Domino Blueprints

Cut cloud costs by enabling spot instances on Domino

Authors

Vaibhav Dhawan
Principal Solution Architect

Sameer Wadkar
Principal Solution Architect

Article topics

Cost, distributed compute, cloud compute

Intended audience

Administrators, data scientists

Overview and goals

Spot instances are a compute provisioning option offered by AWS that can provide significant discounts compared to standard on-demand pricing, making them an attractive choice for fault-tolerant workloads. They are priced lower because they draw on unused capacity in AWS data centers. When that capacity is needed to fulfill on-demand instance requests, AWS can reclaim spot instances on short notice, potentially interrupting running workloads.
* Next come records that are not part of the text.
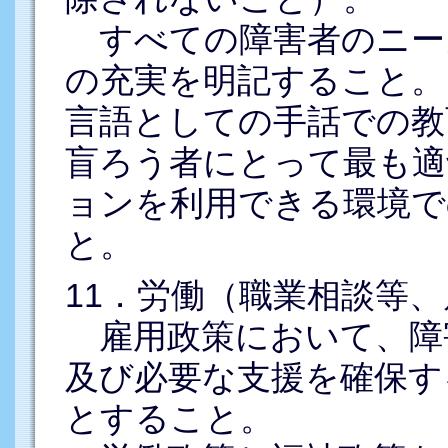
すべての障害者のニー
の充実を明記すること。
言語としての手話での教
盲ろう者にとって最も適
ョンを利用できる環境で
と。
11．労働（職業相談等
雇用政策において、障
及び必要な支援を確保す
とすること。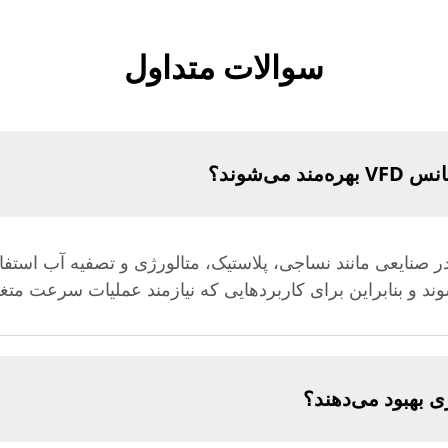
سوالات متداول
می‌شوند؟
‌طور گسترده‌ای در صنایعی مانند نساجی، پلاستیک، متالورژی و تصفیه آب 
د و بنابراین برای کاربردهایی که نیازمند عملیات سرعت متغیر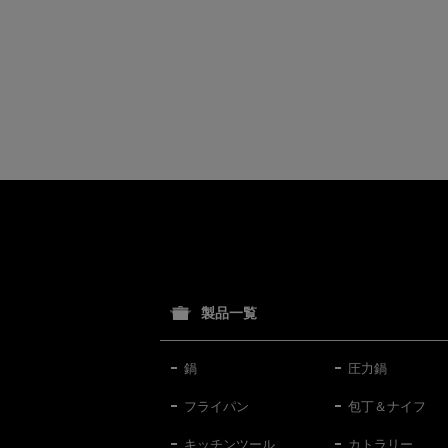
製品一覧
鍋
圧力鍋
フライパン
包丁＆ナイフ
キッチンツール
カトラリー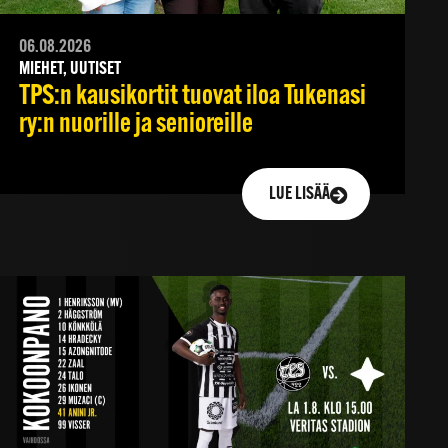
06.08.2026
MIEHET, UUTISET
TPS:n kausikortit tuovat iloa Tukenasi
ry:n nuorille ja senioreille
LUE LISÄÄ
Understanding why spot instances work well

The primary use case for spot instances is cost savings, with discounts of up to 90% over standard on-demand pricing. AWS provides a tool called the Spot Instance Advisor that allows you to evaluate average discounts and interruption frequency across different instance types, helping you assess the risk versus savings tradeoff for your workloads.

Choosing the right workload for spot instances in Domino

Spot instances are best suited for fault-tolerant workloads that can withstand the sudden interruption of an underlying node. The following workload types are good candidates:

1. Distributed compute (Spark and Ray): These frameworks are designed to handle node failures. You should configure the workers to use spot instances, while keeping the head nodes on on-demand instances. If a worker node is reclaimed, the cluster framework simply reschedules the tasks on the remaining nodes without failing the entire job.
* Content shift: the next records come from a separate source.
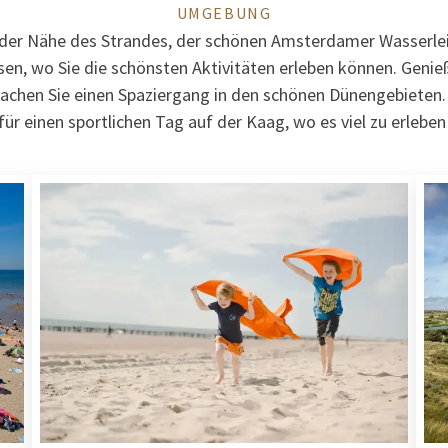
UMGEBUNG
n der Nähe des Strandes, der schönen Amsterdamer Wasserl
en, wo Sie die schönsten Aktivitäten erleben können. Genieß
chen Sie einen Spaziergang in den schönen Dünengebieten.
 für einen sportlichen Tag auf der Kaag, wo es viel zu erleben 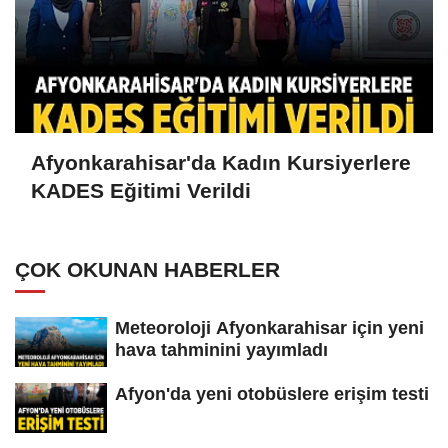
Afyonkarahisar'da Kadın Kursiyerlere
KADES Eğitimi Verildi
ÇOK OKUNAN HABERLER
Meteoroloji Afyonkarahisar için yeni
hava tahminini yayımladı
Afyon'da yeni otobüslere erişim testi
2. Interactive workspaces: Workspaces in Domino are backed by persistent volumes (e.g., EBS). If you are price-sensitive and tolerant of occasional interruptions, spot instances can drastically reduce costs. If the instance is reclaimed, the workspace shuts down, but the data in the volume is preserved for the next session.

3. Apps and model endpoints: Hosting apps or models on spot instances is viable if your service level agreement (SLA) allows for brief downtime during the replacement window, the time between an instance being reclaimed and a new one spinning up.

You can configure your hardware tier to prioritize spot instances, but fall back to on-demand.

  • At launch: If spot instance capacity is unavailable, Domino immediately provisions an on-demand node to prevent resource starvation.
  • During interruption: If a running spot instance is reclaimed and no other spot instance capacity is available, Domino can replace it with an on-demand instance to restore service quickly.

Rule of thumb: Ask yourself, "How tolerant is this workload to sudden instance loss?" If an interruption could result in losing hours of unsaved work, do not use spot instances. If the workload can recover automatically or the cost of interruption is acceptable, use spot instances to save costs.

How to use spot instances with Domino

Your cluster administrator will need to enable spot instance support in your cluster. This feature is available in Domino 6.2 and above, and requires enabling the “ShortLived.EnableCapacityType” feature flag.

Depending on your specific Domino deployment setup, there are a few options:

Using the Kubernetes Cluster Autoscaler:

Step 1: Create a new EKS node group

Create a new EKS node group, selecting your target instance type and setting the Capacity Type to “spot”. Set the label “dominodatalab.com/node-pool” to a new value such as “flex”, and set “dominodatalab.com/capacity-type” to “spot”. You can reuse your Amazon Machine Image (AMI), launch template, or any other configurations from existing node pools.

Step 2: Create a new hardware tier in Domino

  1. Create a new hardware tier in Domino, setting the label value from above under the “node pool” input. Enable the “configured with spot instance support” option

Step 3: (Optional) Configure on-demand fallback

You can create an additional node pool identical to step 1 with capacity type set to “on-demand” And the label “dominodatalab.com/capacity-type” to “on-demand”. This allows workload to fall back to on-demand instances when spot capacity is unavailable. Without this step, workloads assigned to this hardware tier will go into a pending state until sport capacity becomes available.

Using AWS Karpenter:

Karpenter offers several benefits over the Cluster Autoscaler when configuring node pools. You can define a single node pool covering a wide range of available instance types, allowing the scheduler to pick the best available node size for your executions. Node pools can have limits on the total CPU and memory across all instance types, and they can be configured to behave exactly like the Cluster Autoscaler when specific instance types are required.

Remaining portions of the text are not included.